As more cars connect to the world around them, they are also becoming more vulnerable to hackers. Any computer in the car that chats with other cars on the road, infrastructure such as stop signs, and the cloud serves as a gateway to its internal communications network, potentially opening the door for hackers to disable the car’s components, such as the brakes or steering wheel, or intercept data from consumers.
Marvell Technology, one of world’s largest networking chip makers, is trying to address the problem by adding another layer of protection to its latest generation of gigabit Ethernet PHYs for cars.
The Santa Clara, California-based company said that it rolled out its third generation of Ethernet PHYs for cars and that it is adding MACsec—for media access control security—technology to the chip.Marvell said MACsec secures the network from the inside by encrypting the data at every node in the network to protect it from being stolen or altered by hackers. Eavesdropping can also be prevented. Marvell said that it has added the same MACsec technology to its new networking switch chips for corporate server gear.
As cars collect more data from cameras, radar, and other sensors, the also all require faster and more robust internal networks to handle it all. Marvell said that the Ethernet PHY supports data rates of 100 Mbps or 1 Gbps over automotive-grade cables so that the car’s communications network can transfer more data to the advanced driver assistance systems (ADAS) or the dashboard in a short amount of time. The Ethernet PHY chip supports both the 100BASE-T1 and 1000BASE-T1 standards, Marvell said.
The car’s communication network has long been dominated by the Controller Area Network or CAN bus. The CAN standard coordinates all the electronic control units, or ECUs, that handle functions ranging from the transmission to door locks. Local interconnect networks, or LINs, have been slapped on cars over time to run communications for the mirrors, windows, and other body controls. For decades, car manufacturers have rolled out features by adding more ECUs to the car and linking them to the CAN and LIN networks.
These systems are connected by vast amounts of cable crammed in the dashboard, behind the doors and under the floors. But as more cameras, radar, and other sensors are slapped on cars for autonomous driving and more advanced computers are installed in the dashboard, current CAN and LIN networks have been falling behind. More cars are also sending information to the cloud to support services ranging from running checks on the car’s transmission, engine, or other parts to updating the software and firmware.
“The rapid evolution of consumer devices is driving more and more features into today’s cars, at an ever-increasing pace, resulting in a need for increased network bandwidth, lower latency and higher connectivity between vehicle ECUs.
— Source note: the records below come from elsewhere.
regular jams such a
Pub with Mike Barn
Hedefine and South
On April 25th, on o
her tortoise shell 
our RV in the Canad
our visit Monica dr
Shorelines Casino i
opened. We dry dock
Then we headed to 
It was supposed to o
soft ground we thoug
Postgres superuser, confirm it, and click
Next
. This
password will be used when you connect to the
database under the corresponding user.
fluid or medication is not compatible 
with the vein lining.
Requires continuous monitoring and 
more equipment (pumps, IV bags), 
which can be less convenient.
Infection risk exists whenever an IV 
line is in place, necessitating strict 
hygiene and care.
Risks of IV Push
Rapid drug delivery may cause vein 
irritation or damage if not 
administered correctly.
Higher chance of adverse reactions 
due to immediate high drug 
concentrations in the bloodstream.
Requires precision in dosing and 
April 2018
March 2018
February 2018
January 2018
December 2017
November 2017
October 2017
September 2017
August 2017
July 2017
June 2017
The current mix of vehicle networks simply cannot scale to these requirements,” said Ian Riches, technology analyst at market researcher Strategy Analytics, in a statement.
To handle the swelling communications load, car manufacturers are supplementing legacy networks by adding Ethernet ports with data rates from 100 Mbps and 1 Gbps. They are also trying to condense all of the various electronic subsystems in cars into compact supercomputers that coordinate with each other over Ethernet. That could also cut down on the costly, heavy cable harnesses in cars today.
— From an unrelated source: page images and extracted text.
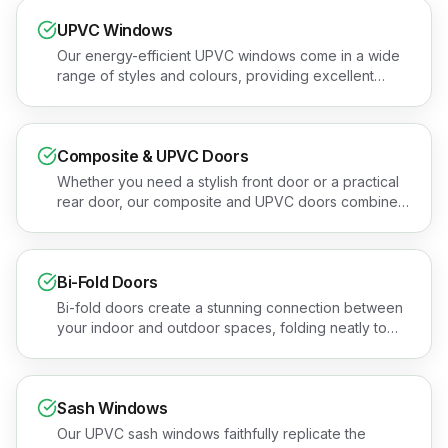
UPVC Windows
Our energy-efficient UPVC windows come in a wide
range of styles and colours, providing excellent
thermal performance and security. Book a free
quotation or see the areas we cover.
Composite & UPVC Doors
Whether you need a stylish front door or a practical
rear door, our composite and UPVC doors combine
security, insulation, and kerb appeal. Book a free
quotation or see the areas we cover.
Bi-Fold Doors
Bi-fold doors create a stunning connection between
your indoor and outdoor spaces, folding neatly to
open up an entire wall. Book a free quotation or see
the areas we cover.
Sash Windows
Our UPVC sash windows faithfully replicate the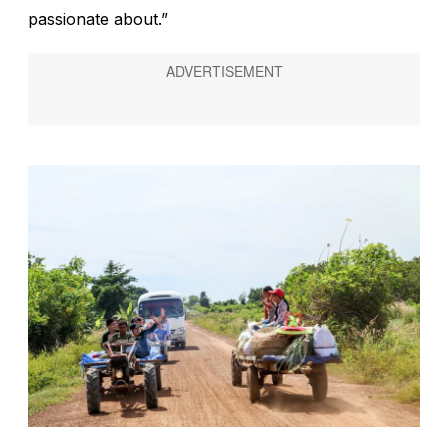
passionate about.”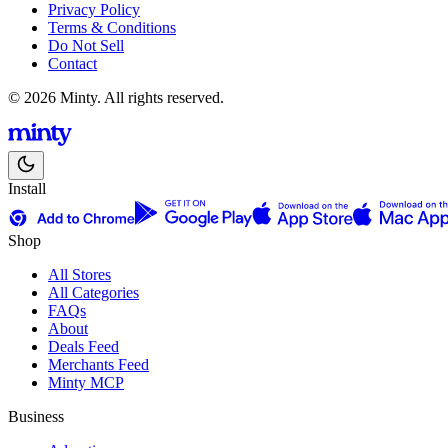
Privacy Policy
Terms & Conditions
Do Not Sell
Contact
© 2026 Minty. All rights reserved.
Install
Shop
All Stores
All Categories
FAQs
About
Deals Feed
Merchants Feed
Minty MCP
Business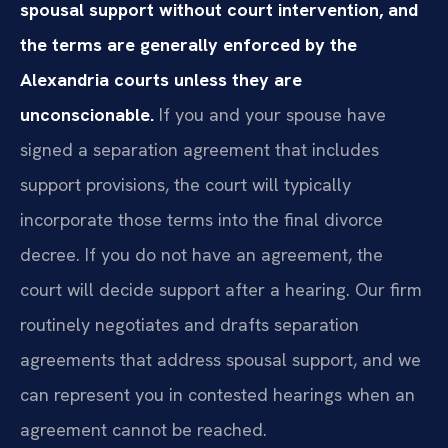
spousal support without court intervention, and
the terms are generally enforced by the
Alexandria courts unless they are
unconscionable.
If you and your spouse have
signed a separation agreement that includes
support provisions, the court will typically
incorporate those terms into the final divorce
decree. If you do not have an agreement, the
court will decide support after a hearing. Our firm
routinely negotiates and drafts separation
agreements that address spousal support, and we
can represent you in contested hearings when an
agreement cannot be reached.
According to Strategy Analytics, demand for Ethernet ports in the automobile market is on pace to increase 60% per year for the foreseeable future, totaling 350 million ports by 2022. “These will also help implement the energy efficiency and cyber security features that will be needed,” Riches said, adding that Marvell’s Ethernet PHY chip “provides a path to speed the implementation of tomorrow’s in-vehicle networks.”
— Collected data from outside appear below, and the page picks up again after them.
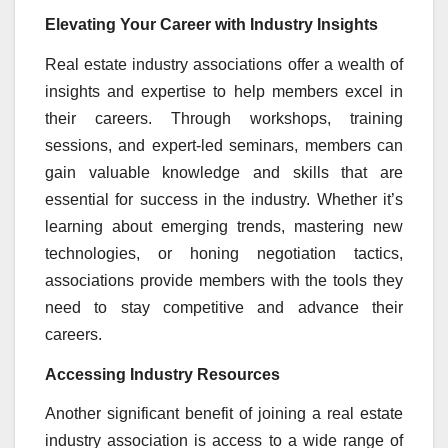
Elevating Your Career with Industry Insights
Real estate industry associations offer a wealth of
insights and expertise to help members excel in
their careers. Through workshops, training
sessions, and expert-led seminars, members can
gain valuable knowledge and skills that are
essential for success in the industry. Whether it’s
learning about emerging trends, mastering new
technologies, or honing negotiation tactics,
associations provide members with the tools they
need to stay competitive and advance their
careers.
Accessing Industry Resources
Another significant benefit of joining a real estate
industry association is access to a wide range of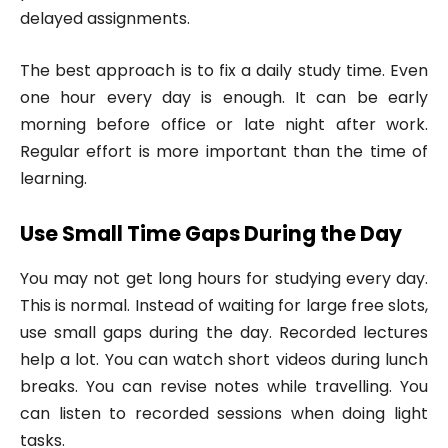
delayed assignments.
The best approach is to fix a daily study time. Even
one hour every day is enough. It can be early
morning before office or late night after work.
Regular effort is more important than the time of
learning.
Use Small Time Gaps During the Day
You may not get long hours for studying every day.
This is normal. Instead of waiting for large free slots,
use small gaps during the day. Recorded lectures
help a lot. You can watch short videos during lunch
breaks. You can revise notes while travelling. You
can listen to recorded sessions when doing light
tasks.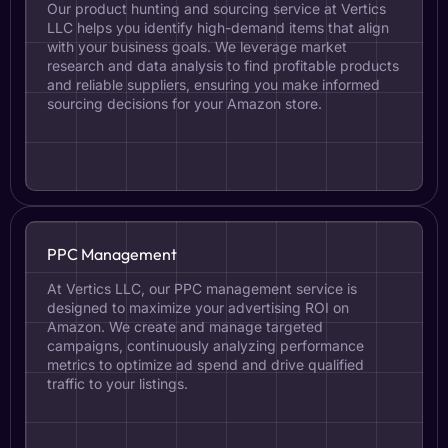
Our product hunting and sourcing service at Vertics
LLC helps you identify high-demand items that align
with your business goals. We leverage market
research and data analysis to find profitable products
and reliable suppliers, ensuring you make informed
sourcing decisions for your Amazon store.
PPC Management
At Vertics LLC, our PPC management service is
designed to maximize your advertising ROI on
Amazon. We create and manage targeted
campaigns, continuously analyzing performance
metrics to optimize ad spend and drive qualified
traffic to your listings.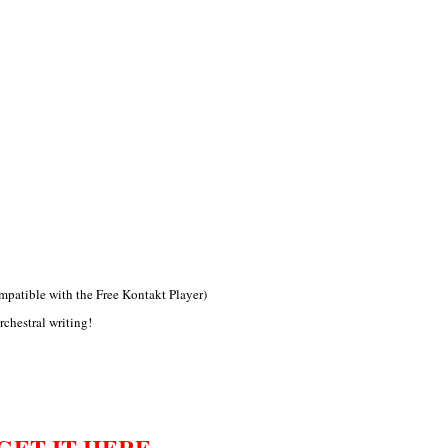
patible with the Free Kontakt Player)
rchestral writing!
GET IT HERE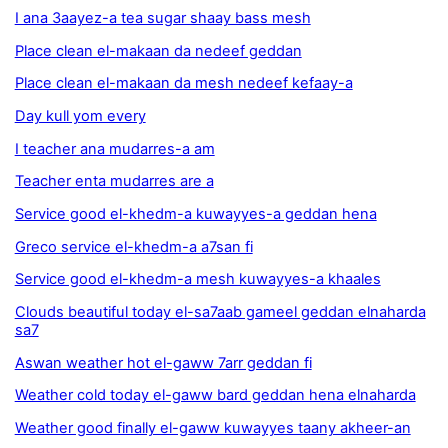
I ana 3aayez-a tea sugar shaay bass mesh
Place clean el-makaan da nedeef geddan
Place clean el-makaan da mesh nedeef kefaay-a
Day kull yom every
I teacher ana mudarres-a am
Teacher enta mudarres are a
Service good el-khedm-a kuwayyes-a geddan hena
Greco service el-khedm-a a7san fi
Service good el-khedm-a mesh kuwayyes-a khaales
Clouds beautiful today el-sa7aab gameel geddan elnaharda
sa7
Aswan weather hot el-gaww 7arr geddan fi
Weather cold today el-gaww bard geddan hena elnaharda
Weather good finally el-gaww kuwayyes taany akheer-an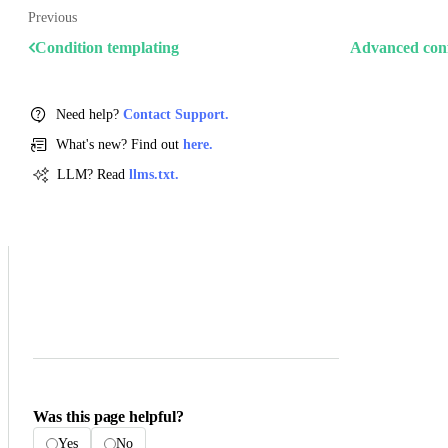
Previous
Condition templating
Advanced conf
Need help?
Contact Support.
What's new? Find out
here.
LLM? Read
llms.txt.
Was this page helpful?
Yes
No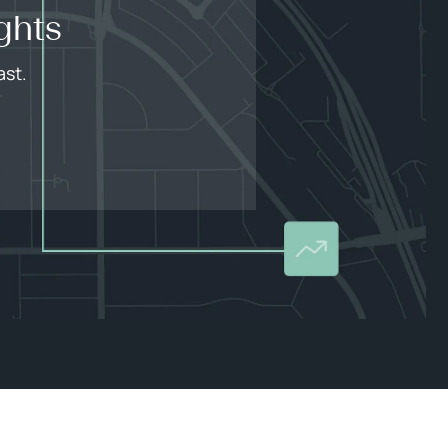
ghts
ast.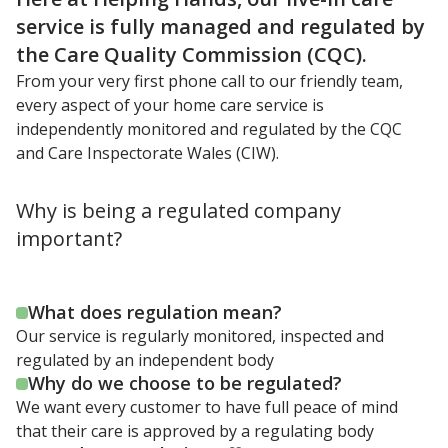
service is fully managed and regulated by
the Care Quality Commission (CQC).
From your very first phone call to our friendly team,
every aspect of your home care service is
independently monitored and regulated by the CQC
and Care Inspectorate Wales (CIW).
Why is being a regulated company
important?
What does regulation mean?
Our service is regularly monitored, inspected and
regulated by an independent body
Why do we choose to be regulated?
We want every customer to have full peace of mind
that their care is approved by a regulating body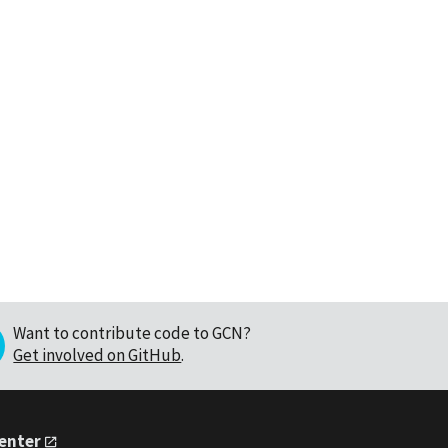
Want to contribute code to GCN?
Get involved on GitHub
.
Center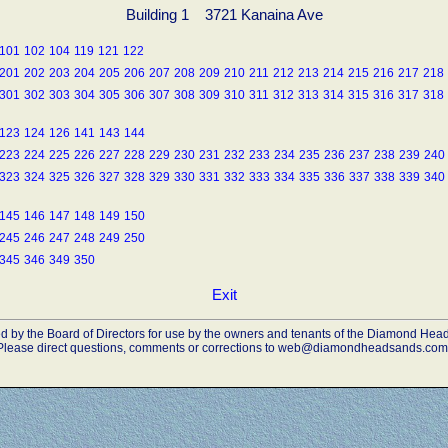
Building 1 3721 Kanaina Ave
101
102
104
119
121
122
201
202
203
204
205
206
207
208
209
210
211
212
213
214
215
216
217
218
301
302
303
304
305
306
307
308
309
310
311
312
313
314
315
316
317
318
123
124
126
141
143
144
223
224
225
226
227
228
229
230
231
232
233
234
235
236
237
238
239
240
323
324
325
326
327
328
329
330
331
332
333
334
335
336
337
338
339
340
145
146
147
148
149
150
245
246
247
248
249
250
345
346
349
350
Exit
ded by the Board of Directors for use by the owners and tenants of the Diamond H
Please direct questions, comments or corrections to web@diamondheadsands.com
Marvell said the MACSec technology in its latest automotive Ethernet PHY can be used to protect against man-in-the-middle attacks—where the hacker secretly relay and possibly alter any of the communications between the car’s central computer and its subsystems—and replay attacks—where the intruder intercepts a data transmission and then fraudulently delays or resends it to misdirect the car or cause it malfunction.
Since the car’s internal network is subject to inhospitable conditions, all of the components in the network must be able to work together without interference. Marvell said that the Ethernet PHYs are tough enough to withstand the rigors of harsh temperature, intense vibrations and electromagnetic interference. Marvell said the Ethernet PHY adds advanced signal processing to cancel out interference at the same speed as the network. It can also tolerate severe temperatures ranging from -40°C to 125°C, the company said.
Marvell has started rolling out the88Q222xMproduct family of Ethernet PHYs to potential customers with development boards. It is available in an automotive-grade 6-mm by 6-mm by 0.5-mm package.